Sobre a força da morte,

A rainha das forças desmedidas,

Com que as prende aos casulos,

Semelhantes a esquifes

Ou a cárceres nulos

Nos quais se lhes transvia a mente em abandono…


O que seria a morte? Um simples sono,

A cinza, o esquecimento, o fim de tudo?


Após ouvir-lhes as indagações,

A lagarta oradora,

Fazendo os gestos de quem se servia

Do mais formoso dos sermões,

Falou em alta voz, com ardente euforia:


— Companheiras irmãs!

Não cultiveis ideias vãs,

A morte é pó e cinza, treva e nada,

Não existe outra vida…

Embora quando a fé mais pura nos convida

A meditar em Deus,

A razão permanece ao lado dos ateus.


Tenho buscado, a fundo,

Tudo quanto se fala em morte sobre o mundo

E a verdade, em que tudo se descerra,

Diz que a morte aniquila

Tudo o que vive sobre a Terra…


A vida toda, em si, é uma trama nefasta;

Uma lagarta surge,

Luta, sofre e se arrasta,

E encontra, mais além, a sombra e a terra fria…

A morte nos destrói, dia por dia,

Não guardeis ilusões, nem retenhais quimeras…

Isto foi sempre assim, desde o berço das eras.


Lagartas! Somos lagartas simplesmente

Que a morte destruirá, chegando irreverente…

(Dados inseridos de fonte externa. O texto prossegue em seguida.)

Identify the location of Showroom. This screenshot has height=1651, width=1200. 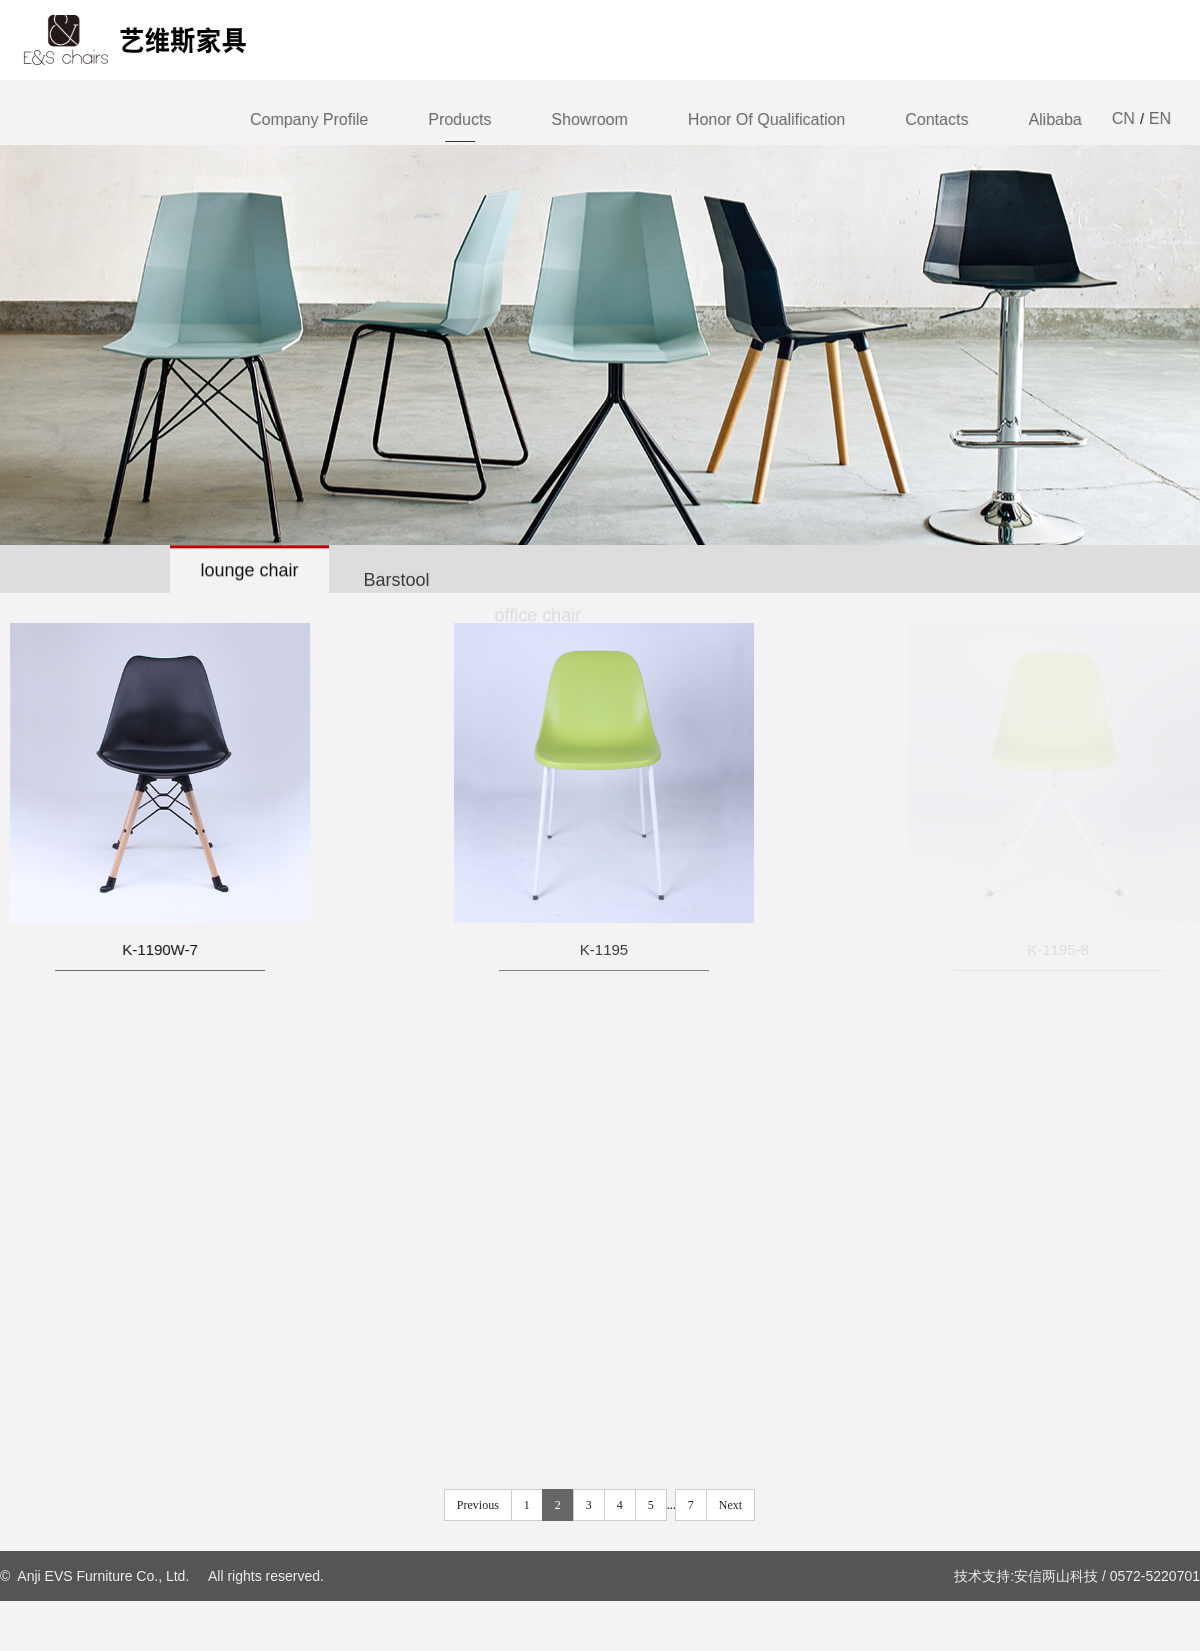
(590, 119).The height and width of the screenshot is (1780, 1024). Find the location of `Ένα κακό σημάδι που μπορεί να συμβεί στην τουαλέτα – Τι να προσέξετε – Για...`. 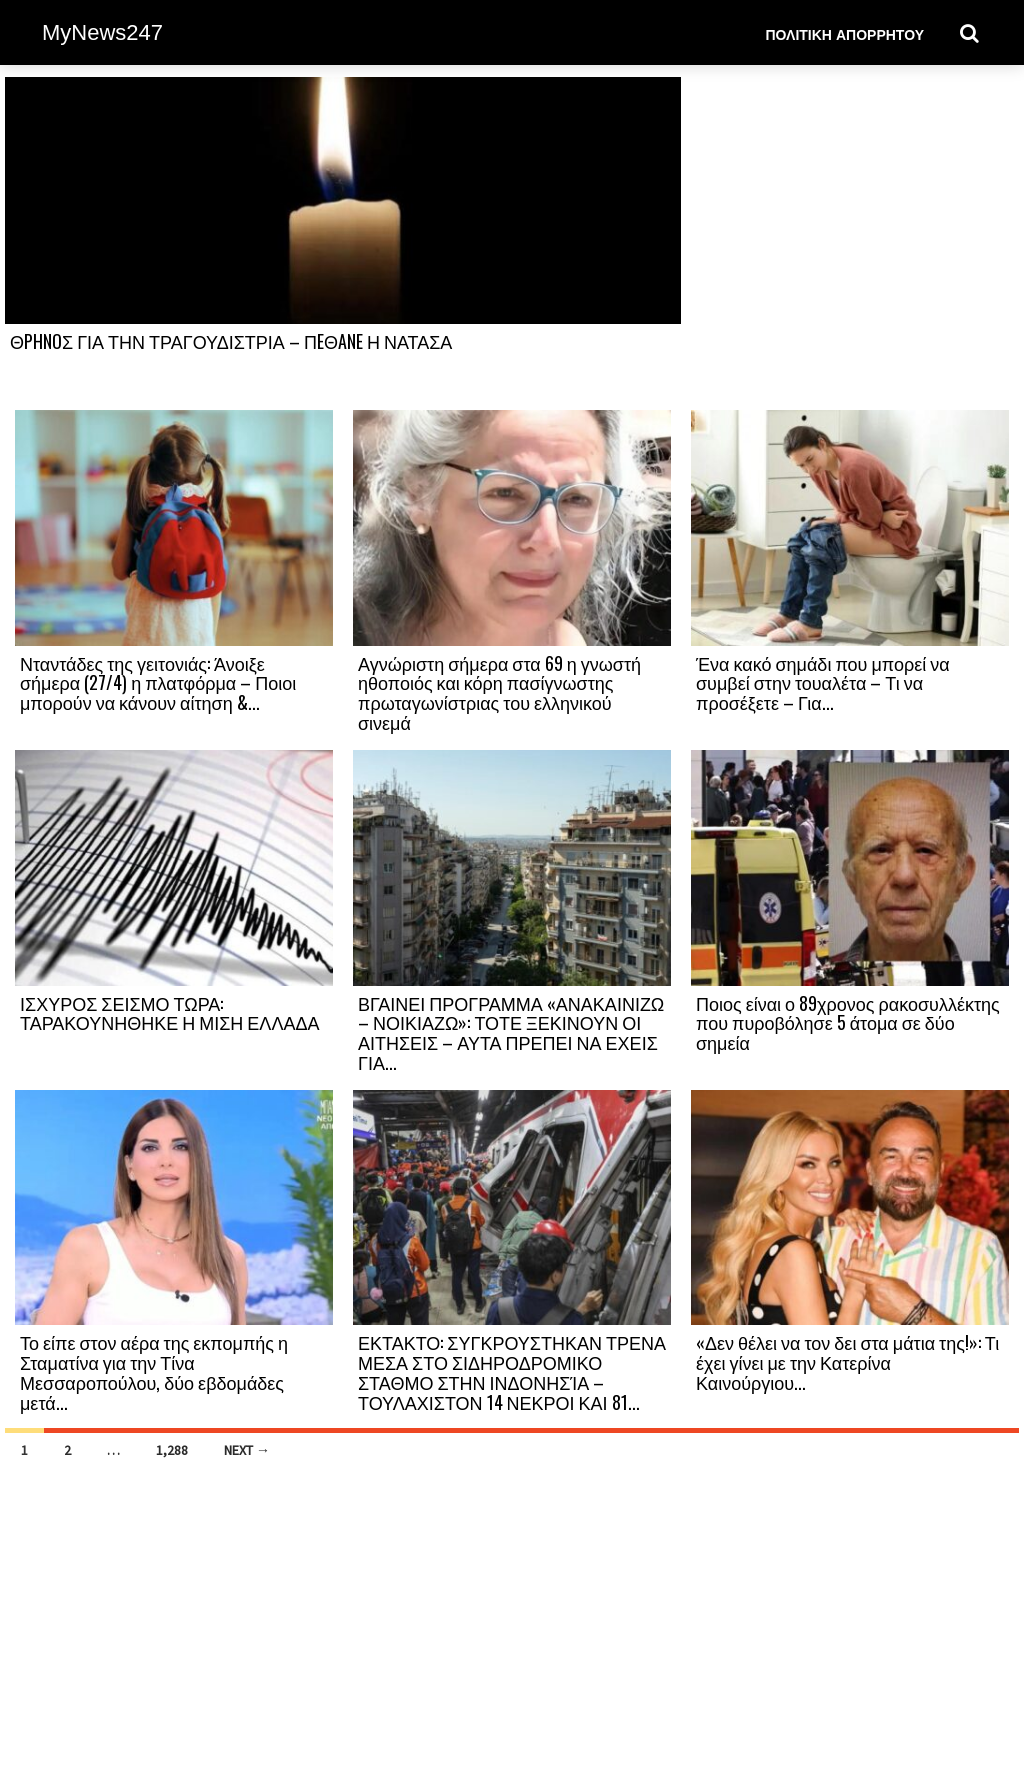

Ένα κακό σημάδι που μπορεί να συμβεί στην τουαλέτα – Τι να προσέξετε – Για... is located at coordinates (823, 683).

Outra vida não há! A fé sempre resulta

Em cinzas da mentira que se oculta,

A vida é apenas hoje, nada mais…

Ai de nós!… ai de nós!…

E a culta expositora repetia

Erguendo, sempre mais, o tom de voz:

— Somos simples mortais!…


Nisso, ela desmaiou diante da assembleia,

Fenecera-lhe a voz, finara-se-lhe a ideia,

E a lagarta imponente

Transformou-se, de todo, quase que de repente

Num casulo pendente

Da folha em que falava…

Toda a comunidade boquiaberta

Seguia aquela morte inesperada,

De ânimo firme e atento,

Esperando que a noite, a chuva e o vento

Fizessem do casulo

Um dedal de poeira, cinza e nada.


Mas, depois de alguns dias

De discussões e fantasias,

Do casulo esquisito e ressecado

Surgiu um novo ser, maravilhoso e alado.

A lagarta oradora

Passara por ação renovadora;

Era agora uma grande borboleta

De asas amplas, em linda cor violeta,

A voar sobre as flores nas ramadas…


A ex-lagarta,

Culta e materialista,

Sem querer, transformara-se… E foi vista

Pelas amigas deslumbradas

Na condição de um ser de expressão bela e fina…

Parecia uma leve bailarina

Dançando ao céu azul, sob luzes douradas.